WHAT NEEDS TO BE DONE
Look over the lines below. Report each one that includes the string "Blue".
----------------------------------------
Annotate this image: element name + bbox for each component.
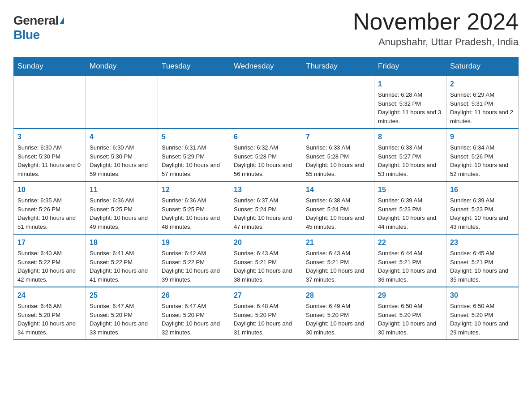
calendar-cell: [14, 76, 86, 128]
title-area: November 2024 Anupshahr, Uttar Pradesh, …: [353, 9, 519, 48]
weekday-header-monday: Monday: [86, 57, 158, 76]
calendar-cell: 5Sunrise: 6:31 AM Sunset: 5:29 PM Daylig…: [158, 128, 230, 181]
calendar-cell: 9Sunrise: 6:34 AM Sunset: 5:26 PM Daylig…: [446, 128, 519, 181]
cell-day-number: 16: [450, 184, 515, 195]
cell-day-number: 9: [450, 132, 515, 142]
cell-sun-info: Sunrise: 6:37 AM Sunset: 5:24 PM Dayligh…: [234, 196, 298, 231]
cell-sun-info: Sunrise: 6:47 AM Sunset: 5:20 PM Dayligh…: [90, 302, 154, 337]
weekday-header-wednesday: Wednesday: [230, 57, 302, 76]
calendar-cell: 26Sunrise: 6:47 AM Sunset: 5:20 PM Dayli…: [158, 287, 230, 340]
cell-day-number: 30: [450, 290, 515, 301]
cell-day-number: 22: [378, 237, 442, 248]
calendar-cell: 1Sunrise: 6:28 AM Sunset: 5:32 PM Daylig…: [374, 76, 446, 128]
calendar-cell: 14Sunrise: 6:38 AM Sunset: 5:24 PM Dayli…: [302, 181, 374, 234]
cell-sun-info: Sunrise: 6:39 AM Sunset: 5:23 PM Dayligh…: [378, 196, 442, 231]
calendar-cell: 17Sunrise: 6:40 AM Sunset: 5:22 PM Dayli…: [14, 234, 86, 287]
cell-sun-info: Sunrise: 6:50 AM Sunset: 5:20 PM Dayligh…: [450, 302, 515, 337]
calendar-cell: 29Sunrise: 6:50 AM Sunset: 5:20 PM Dayli…: [374, 287, 446, 340]
cell-day-number: 15: [378, 184, 442, 195]
cell-day-number: 21: [306, 237, 370, 248]
logo: General Blue: [13, 9, 64, 42]
calendar-cell: 16Sunrise: 6:39 AM Sunset: 5:23 PM Dayli…: [446, 181, 519, 234]
cell-day-number: 20: [234, 237, 298, 248]
cell-sun-info: Sunrise: 6:29 AM Sunset: 5:31 PM Dayligh…: [450, 90, 515, 125]
cell-sun-info: Sunrise: 6:49 AM Sunset: 5:20 PM Dayligh…: [306, 302, 370, 337]
calendar-cell: 21Sunrise: 6:43 AM Sunset: 5:21 PM Dayli…: [302, 234, 374, 287]
calendar-cell: 2Sunrise: 6:29 AM Sunset: 5:31 PM Daylig…: [446, 76, 519, 128]
calendar-week-row: 24Sunrise: 6:46 AM Sunset: 5:20 PM Dayli…: [14, 287, 519, 340]
calendar-cell: 22Sunrise: 6:44 AM Sunset: 5:21 PM Dayli…: [374, 234, 446, 287]
calendar-cell: 28Sunrise: 6:49 AM Sunset: 5:20 PM Dayli…: [302, 287, 374, 340]
calendar-cell: 19Sunrise: 6:42 AM Sunset: 5:22 PM Dayli…: [158, 234, 230, 287]
cell-sun-info: Sunrise: 6:39 AM Sunset: 5:23 PM Dayligh…: [450, 196, 515, 231]
calendar-cell: 8Sunrise: 6:33 AM Sunset: 5:27 PM Daylig…: [374, 128, 446, 181]
cell-day-number: 24: [17, 290, 82, 301]
cell-sun-info: Sunrise: 6:44 AM Sunset: 5:21 PM Dayligh…: [378, 249, 442, 284]
cell-day-number: 3: [17, 132, 82, 142]
cell-sun-info: Sunrise: 6:31 AM Sunset: 5:29 PM Dayligh…: [162, 143, 226, 178]
cell-sun-info: Sunrise: 6:41 AM Sunset: 5:22 PM Dayligh…: [90, 249, 154, 284]
cell-sun-info: Sunrise: 6:36 AM Sunset: 5:25 PM Dayligh…: [162, 196, 226, 231]
cell-sun-info: Sunrise: 6:33 AM Sunset: 5:27 PM Dayligh…: [378, 143, 442, 178]
calendar-cell: 27Sunrise: 6:48 AM Sunset: 5:20 PM Dayli…: [230, 287, 302, 340]
calendar-cell: 25Sunrise: 6:47 AM Sunset: 5:20 PM Dayli…: [86, 287, 158, 340]
cell-day-number: 6: [234, 132, 298, 142]
cell-day-number: 4: [90, 132, 154, 142]
cell-day-number: 19: [162, 237, 226, 248]
cell-sun-info: Sunrise: 6:48 AM Sunset: 5:20 PM Dayligh…: [234, 302, 298, 337]
month-title: November 2024: [353, 9, 519, 34]
calendar-cell: 12Sunrise: 6:36 AM Sunset: 5:25 PM Dayli…: [158, 181, 230, 234]
calendar-cell: 4Sunrise: 6:30 AM Sunset: 5:30 PM Daylig…: [86, 128, 158, 181]
cell-day-number: 23: [450, 237, 515, 248]
calendar-cell: 6Sunrise: 6:32 AM Sunset: 5:28 PM Daylig…: [230, 128, 302, 181]
calendar-cell: [302, 76, 374, 128]
cell-sun-info: Sunrise: 6:35 AM Sunset: 5:26 PM Dayligh…: [17, 196, 82, 231]
cell-sun-info: Sunrise: 6:40 AM Sunset: 5:22 PM Dayligh…: [17, 249, 82, 284]
cell-sun-info: Sunrise: 6:34 AM Sunset: 5:26 PM Dayligh…: [450, 143, 515, 178]
location-title: Anupshahr, Uttar Pradesh, India: [353, 36, 519, 48]
cell-day-number: 18: [90, 237, 154, 248]
cell-day-number: 13: [234, 184, 298, 195]
cell-day-number: 7: [306, 132, 370, 142]
cell-day-number: 8: [378, 132, 442, 142]
logo-triangle-icon: [60, 17, 64, 24]
cell-sun-info: Sunrise: 6:36 AM Sunset: 5:25 PM Dayligh…: [90, 196, 154, 231]
cell-sun-info: Sunrise: 6:38 AM Sunset: 5:24 PM Dayligh…: [306, 196, 370, 231]
logo-general-text: General: [13, 13, 59, 28]
cell-sun-info: Sunrise: 6:45 AM Sunset: 5:21 PM Dayligh…: [450, 249, 515, 284]
cell-day-number: 28: [306, 290, 370, 301]
cell-day-number: 5: [162, 132, 226, 142]
cell-day-number: 25: [90, 290, 154, 301]
calendar-cell: 10Sunrise: 6:35 AM Sunset: 5:26 PM Dayli…: [14, 181, 86, 234]
calendar-cell: 11Sunrise: 6:36 AM Sunset: 5:25 PM Dayli…: [86, 181, 158, 234]
cell-sun-info: Sunrise: 6:42 AM Sunset: 5:22 PM Dayligh…: [162, 249, 226, 284]
calendar-week-row: 1Sunrise: 6:28 AM Sunset: 5:32 PM Daylig…: [14, 76, 519, 128]
calendar-cell: 24Sunrise: 6:46 AM Sunset: 5:20 PM Dayli…: [14, 287, 86, 340]
cell-day-number: 26: [162, 290, 226, 301]
cell-sun-info: Sunrise: 6:47 AM Sunset: 5:20 PM Dayligh…: [162, 302, 226, 337]
calendar-cell: 15Sunrise: 6:39 AM Sunset: 5:23 PM Dayli…: [374, 181, 446, 234]
cell-sun-info: Sunrise: 6:50 AM Sunset: 5:20 PM Dayligh…: [378, 302, 442, 337]
cell-day-number: 17: [17, 237, 82, 248]
cell-day-number: 10: [17, 184, 82, 195]
cell-sun-info: Sunrise: 6:43 AM Sunset: 5:21 PM Dayligh…: [234, 249, 298, 284]
calendar-table: SundayMondayTuesdayWednesdayThursdayFrid…: [13, 57, 519, 340]
weekday-header-saturday: Saturday: [446, 57, 519, 76]
cell-day-number: 1: [378, 79, 442, 90]
logo-blue-text: Blue: [13, 28, 40, 42]
cell-sun-info: Sunrise: 6:46 AM Sunset: 5:20 PM Dayligh…: [17, 302, 82, 337]
weekday-header-sunday: Sunday: [14, 57, 86, 76]
cell-day-number: 29: [378, 290, 442, 301]
cell-day-number: 11: [90, 184, 154, 195]
calendar-cell: [86, 76, 158, 128]
weekday-header-tuesday: Tuesday: [158, 57, 230, 76]
weekday-header-friday: Friday: [374, 57, 446, 76]
cell-sun-info: Sunrise: 6:32 AM Sunset: 5:28 PM Dayligh…: [234, 143, 298, 178]
cell-sun-info: Sunrise: 6:33 AM Sunset: 5:28 PM Dayligh…: [306, 143, 370, 178]
cell-sun-info: Sunrise: 6:30 AM Sunset: 5:30 PM Dayligh…: [17, 143, 82, 178]
cell-sun-info: Sunrise: 6:43 AM Sunset: 5:21 PM Dayligh…: [306, 249, 370, 284]
calendar-cell: 13Sunrise: 6:37 AM Sunset: 5:24 PM Dayli…: [230, 181, 302, 234]
cell-sun-info: Sunrise: 6:30 AM Sunset: 5:30 PM Dayligh…: [90, 143, 154, 178]
weekday-header-thursday: Thursday: [302, 57, 374, 76]
calendar-cell: 18Sunrise: 6:41 AM Sunset: 5:22 PM Dayli…: [86, 234, 158, 287]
----------------------------------------
ANSWER FOR THIS EXERCISE
logo: General Blue: [13, 9, 64, 42]
logo-blue-text: Blue: [13, 28, 40, 42]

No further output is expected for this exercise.